Responding and ultimately bowing to the years of pressure from viewers, tennis fans and Twitter users alike to make the tournament less stuffy, more inclusive and equitable, Wimbledon officials did away with their backwards hiring policy when it comes to ball boys and girls.
Visibly in some mild discomfort while holding the base of his spine as he bent down to retrieve a first serve ball which hit the net, 47-year-old Dennis Gibbons became the first ‘ball adult’ at the modern Wimbledon tournament.
“I need a lie down,” Gibbons said of his history making appearance which struck a blow against the societal scourge that is anti-ageism. “What did your last maid die of?

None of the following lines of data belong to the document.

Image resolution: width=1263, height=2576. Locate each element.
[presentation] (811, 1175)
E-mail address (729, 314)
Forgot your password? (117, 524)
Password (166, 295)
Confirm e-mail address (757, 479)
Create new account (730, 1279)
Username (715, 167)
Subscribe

Not even a thanks from the tennis players for picking the balls up for them, sun was in my eyes a bit too,” added Gibbons as he took a quick break between points.
“A lot of grunting from the players, it’s very irritating. Wasn’t allowed sit in their seats when they on the court even though I was knackered,” Gibbons said, an inspiration to all those adults with creaking knees that were told they couldn’t do the job of an unpaid 13-year-old child.
Gibbons is one of just 12 middle-aged adults who will are part of an anti-ageism pilot programme at Wimbledon this year even though they’d rather be at home watching old episodes of The Chase.